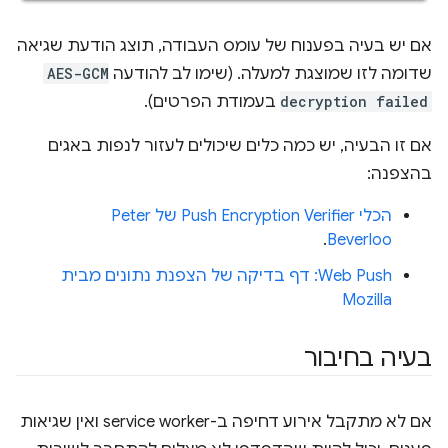
אם יש בעיה בפענוח של עומס העבודה, תוצג הודעת שגיאה
שדומה לזו שמוצגת למעלה. (שימו לב להודעה
AES-GCM
decryption failed
בעמודת הפרטים).
אם זו הבעיה, יש כמה כלים שיכולים לעזור לנפות באגים
בהצפנה:
הכלי Push Encryption Verifier של Peter
.
Beverloo
Web Push: דף בדיקה של הצפנת נתונים מבית
Mozilla
בעיה בחיבור
אם לא מתקבל אירוע דחיפה ב-service worker ואין שגיאות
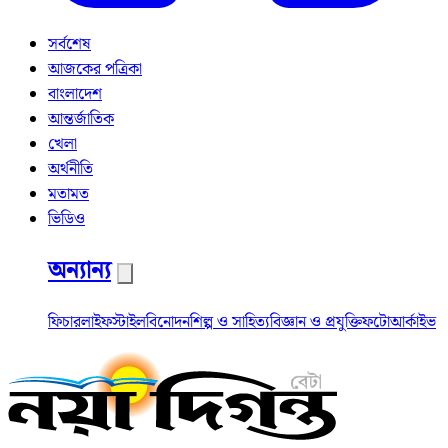
সর্বশেষ
আজকের পত্রিকা
বাংলাদেশ
আন্তর্জাতিক
খেলা
অর্থনীতি
মতামত
ভিডিও
অন্যান্য
ফিচার
লাইফস্টাইল
বিনোদন
শিল্প ও সাহিত্য
বিজ্ঞান ও প্রযুক্তি
ফটো
আর্কাইভ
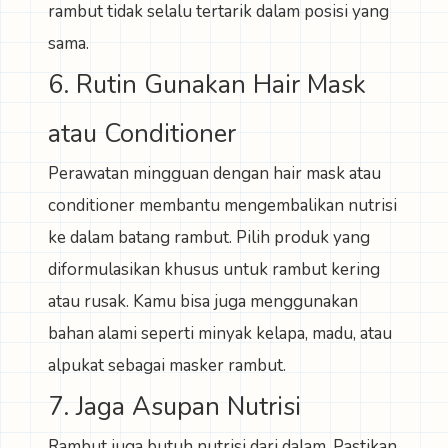
rambut tidak selalu tertarik dalam posisi yang
sama.
6. Rutin Gunakan Hair Mask
atau Conditioner
Perawatan mingguan dengan hair mask atau
conditioner membantu mengembalikan nutrisi
ke dalam batang rambut. Pilih produk yang
diformulasikan khusus untuk rambut kering
atau rusak. Kamu bisa juga menggunakan
bahan alami seperti minyak kelapa, madu, atau
alpukat sebagai masker rambut.
7. Jaga Asupan Nutrisi
Rambut juga butuh nutrisi dari dalam. Pastikan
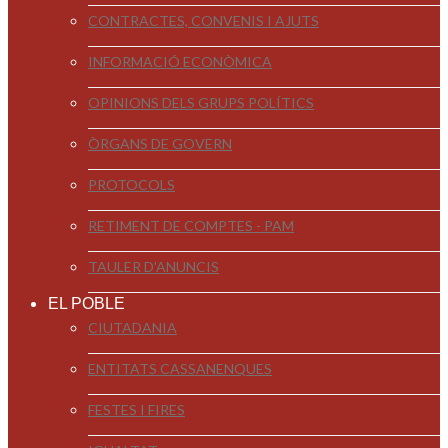
CONTRACTES, CONVENIS I AJUTS
INFORMACIÓ ECONÒMICA
OPINIONS DELS GRUPS POLÍTICS
ÒRGANS DE GOVERN
PROTOCOLS
RETIMENT DE COMPTES - PAM
TAULER D'ANUNCIS
EL POBLE
CIUTADANIA
ENTITATS CASSANENQUES
FESTES I FIRES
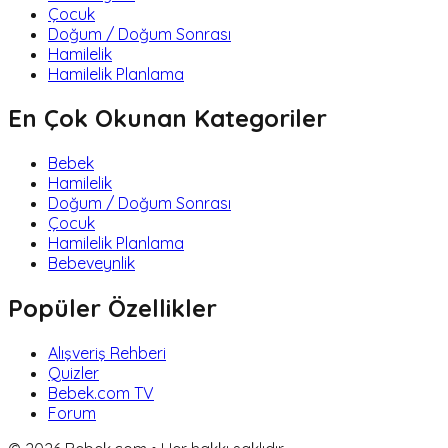
Çocuk
Doğum / Doğum Sonrası
Hamilelik
Hamilelik Planlama
En Çok Okunan Kategoriler
Bebek
Hamilelik
Doğum / Doğum Sonrası
Çocuk
Hamilelik Planlama
Bebeveynlik
Popüler Özellikler
Alışveriş Rehberi
Quizler
Bebek.com TV
Forum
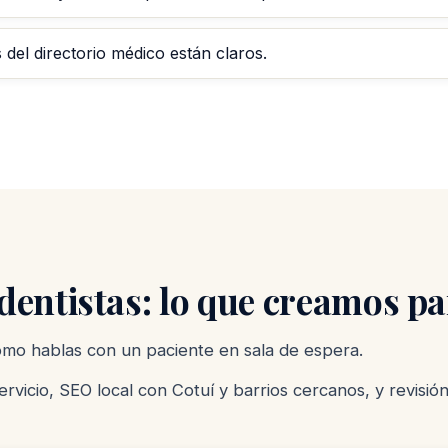
del directorio médico están claros.
entistas: lo que creamos par
como hablas con un paciente en sala de espera.
vicio, SEO local con Cotuí y barrios cercanos, y revisió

^^^^

▶ [WHAT IS REQUIRED] Whenever a line above includes the string "atau", copy it.

▶ [ANSWER SECTION]
atau Conditioner
Perawatan mingguan dengan hair mask atau
atau rusak. Kamu bisa juga menggunakan
bahan alami seperti minyak kelapa, madu, atau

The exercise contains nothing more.